But if you weren't so far into it, and all you saw were dungeons and monsters in endless succession, of course the White Wolf "storyteller" tag would fool you. Of course you could believe such an important man like Ryan Dancey when he talked about how all of us poor gamers were being so poorly served that we were spending over 95% of our time not having any fun. And of course modern gamers could easily believe that some random dungeons (those generators were in the books...) and random monsters with no substance other than running around killing things were the entirety of the game.

It would be so simple to just blame the modules. In some ways, that's a fair accusation. It seems that the people writing the material completely missed the disconnect between their gaming style and those of the millions out there entering gaming culture through a random discovery at Toys'R'fuckin'Us. All the Dragon articles and RPGA ads weren't going to help them get through to us when the meat of most of their published adventures was "here's the dungeon, here's a reason to go in if you're lucky, have fun!"

And that influence was so pervasive that Dungeons and Dragons, as presented by Wizards of the Coast, is nothing more than a reflection of the surface of the game as presented by 1970s and 1980s gaming products.


And yet the parade of like-minded products continues. OSRIC attempted a new-school revival by providing an umbrella for 1E material to be published again - and what have we gotten? More dungeons and modules that are simply set-pieces with monsters and treasure arranged in variable levels of cleverness.

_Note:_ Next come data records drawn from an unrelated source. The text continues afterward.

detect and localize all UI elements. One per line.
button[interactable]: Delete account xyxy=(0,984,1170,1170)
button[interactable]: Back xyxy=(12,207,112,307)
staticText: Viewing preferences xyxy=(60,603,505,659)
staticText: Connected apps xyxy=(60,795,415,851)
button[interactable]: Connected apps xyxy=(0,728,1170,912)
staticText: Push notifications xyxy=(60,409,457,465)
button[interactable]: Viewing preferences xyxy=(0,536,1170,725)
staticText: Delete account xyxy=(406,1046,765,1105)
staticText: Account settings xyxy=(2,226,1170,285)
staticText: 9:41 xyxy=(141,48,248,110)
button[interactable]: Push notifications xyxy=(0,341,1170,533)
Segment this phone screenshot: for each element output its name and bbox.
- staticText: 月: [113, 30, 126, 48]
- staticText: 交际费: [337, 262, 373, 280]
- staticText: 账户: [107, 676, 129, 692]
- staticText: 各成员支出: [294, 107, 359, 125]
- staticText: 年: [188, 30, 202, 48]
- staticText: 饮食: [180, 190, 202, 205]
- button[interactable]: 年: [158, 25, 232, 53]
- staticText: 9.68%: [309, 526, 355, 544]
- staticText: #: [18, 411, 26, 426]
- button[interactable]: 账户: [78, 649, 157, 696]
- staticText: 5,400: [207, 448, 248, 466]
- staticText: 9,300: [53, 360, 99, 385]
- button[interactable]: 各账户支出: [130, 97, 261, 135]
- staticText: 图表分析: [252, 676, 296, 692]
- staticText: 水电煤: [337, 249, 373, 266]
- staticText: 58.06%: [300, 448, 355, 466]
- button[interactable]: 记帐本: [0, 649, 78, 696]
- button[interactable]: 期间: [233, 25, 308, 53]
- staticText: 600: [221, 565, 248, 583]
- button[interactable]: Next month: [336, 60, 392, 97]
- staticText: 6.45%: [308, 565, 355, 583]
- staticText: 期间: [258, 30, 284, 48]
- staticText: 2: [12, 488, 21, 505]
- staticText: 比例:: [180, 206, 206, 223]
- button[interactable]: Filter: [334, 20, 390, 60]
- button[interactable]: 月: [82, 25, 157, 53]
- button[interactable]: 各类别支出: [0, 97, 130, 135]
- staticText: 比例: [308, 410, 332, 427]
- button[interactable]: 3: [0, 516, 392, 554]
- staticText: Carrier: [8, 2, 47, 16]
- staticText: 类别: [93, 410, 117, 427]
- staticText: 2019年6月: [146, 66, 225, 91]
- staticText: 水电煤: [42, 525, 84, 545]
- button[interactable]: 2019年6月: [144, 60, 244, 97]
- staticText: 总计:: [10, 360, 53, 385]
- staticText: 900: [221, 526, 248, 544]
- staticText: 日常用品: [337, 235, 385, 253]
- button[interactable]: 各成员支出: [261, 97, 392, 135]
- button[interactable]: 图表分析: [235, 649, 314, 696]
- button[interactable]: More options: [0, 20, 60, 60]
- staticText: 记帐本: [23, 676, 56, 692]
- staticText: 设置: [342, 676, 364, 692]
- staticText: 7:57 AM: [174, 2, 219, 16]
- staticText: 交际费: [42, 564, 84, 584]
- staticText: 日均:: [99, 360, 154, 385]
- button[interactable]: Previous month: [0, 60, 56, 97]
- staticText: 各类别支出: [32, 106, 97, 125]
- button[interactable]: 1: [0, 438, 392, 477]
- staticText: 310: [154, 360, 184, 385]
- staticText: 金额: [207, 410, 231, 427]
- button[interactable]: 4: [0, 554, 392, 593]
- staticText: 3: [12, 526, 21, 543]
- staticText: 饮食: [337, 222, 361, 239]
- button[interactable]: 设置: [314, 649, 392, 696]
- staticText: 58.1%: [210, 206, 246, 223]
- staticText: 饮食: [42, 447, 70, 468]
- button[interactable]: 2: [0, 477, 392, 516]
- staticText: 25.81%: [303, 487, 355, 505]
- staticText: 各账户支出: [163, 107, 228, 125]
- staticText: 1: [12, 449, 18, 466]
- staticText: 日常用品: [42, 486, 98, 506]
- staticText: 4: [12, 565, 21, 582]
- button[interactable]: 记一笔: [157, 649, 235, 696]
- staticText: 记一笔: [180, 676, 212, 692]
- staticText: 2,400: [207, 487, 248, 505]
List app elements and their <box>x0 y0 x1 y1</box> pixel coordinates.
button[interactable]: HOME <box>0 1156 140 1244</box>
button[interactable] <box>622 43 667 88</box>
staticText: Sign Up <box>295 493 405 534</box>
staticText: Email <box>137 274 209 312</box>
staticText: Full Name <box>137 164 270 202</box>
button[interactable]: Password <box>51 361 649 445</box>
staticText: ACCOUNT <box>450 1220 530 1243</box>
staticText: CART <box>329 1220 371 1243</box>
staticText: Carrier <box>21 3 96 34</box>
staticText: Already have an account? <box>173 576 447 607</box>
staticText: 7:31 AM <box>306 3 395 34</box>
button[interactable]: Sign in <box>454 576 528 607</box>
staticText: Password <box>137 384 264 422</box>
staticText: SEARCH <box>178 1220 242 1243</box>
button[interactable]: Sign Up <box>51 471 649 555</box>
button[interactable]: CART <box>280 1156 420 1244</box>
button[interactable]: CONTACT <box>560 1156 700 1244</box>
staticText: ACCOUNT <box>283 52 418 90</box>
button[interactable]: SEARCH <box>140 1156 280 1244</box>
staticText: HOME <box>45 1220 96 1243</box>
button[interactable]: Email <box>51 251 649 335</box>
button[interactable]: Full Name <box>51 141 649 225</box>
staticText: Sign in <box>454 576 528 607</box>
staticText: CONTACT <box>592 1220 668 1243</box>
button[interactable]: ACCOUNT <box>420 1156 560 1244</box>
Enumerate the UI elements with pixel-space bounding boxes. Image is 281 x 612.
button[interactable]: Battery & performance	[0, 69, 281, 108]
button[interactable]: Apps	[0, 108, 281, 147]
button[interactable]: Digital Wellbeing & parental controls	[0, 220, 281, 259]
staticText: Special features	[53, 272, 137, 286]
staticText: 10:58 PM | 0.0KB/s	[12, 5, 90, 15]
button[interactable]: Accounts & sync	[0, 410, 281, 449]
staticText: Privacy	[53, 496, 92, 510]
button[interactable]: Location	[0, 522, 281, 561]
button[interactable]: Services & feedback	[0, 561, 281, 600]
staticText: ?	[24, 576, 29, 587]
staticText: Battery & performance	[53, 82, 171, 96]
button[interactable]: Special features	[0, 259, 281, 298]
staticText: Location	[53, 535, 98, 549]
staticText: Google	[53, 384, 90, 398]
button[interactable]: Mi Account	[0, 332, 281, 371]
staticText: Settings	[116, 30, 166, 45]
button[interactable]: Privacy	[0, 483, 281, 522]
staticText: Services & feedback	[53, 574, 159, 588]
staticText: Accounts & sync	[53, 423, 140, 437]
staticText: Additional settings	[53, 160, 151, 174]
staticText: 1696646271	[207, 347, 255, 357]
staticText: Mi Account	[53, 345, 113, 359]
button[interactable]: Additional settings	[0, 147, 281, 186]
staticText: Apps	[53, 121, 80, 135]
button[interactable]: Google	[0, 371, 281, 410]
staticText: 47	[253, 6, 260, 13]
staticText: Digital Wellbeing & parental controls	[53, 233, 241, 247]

In my enthusiasm around the time I started work on Insect Shrine, I bought the first few new modules released for 1E under various guises. They were Matthew Finch's The Pod-Caverns of the Sinister Shroom, Rob Kuntz's Cairn of the Skeleton King, and Harley Stroh's The Iron Crypt of the Heretics.

It was all the same old shit. Not that means these products didn't have quality or weren't worthy and highly gamable purchases, although all were deficient in one way or another, examples being Iron Crypt's shit-ass artwork and Cairn's GIANT FONT TO FILL SPACE. The issue is that they didn't do anything to solve the basic problems the old modules had, and they certainly didn't do anything to showcase the possibilities that we, as adults able to read the Dungeon Masters Guide and understand the implications and applications of all those rules, have when it comes to traditional, and proper, Dungeons and Dragons. Each is simply a self-contained location (OK, Cairn had exits to future modules, only one of which has appeared since) with monsters to kill and problems to solve. The only advantage to using these instead of the established classic modules is that it's far less likely that any group of players will know these adventures inside and out already.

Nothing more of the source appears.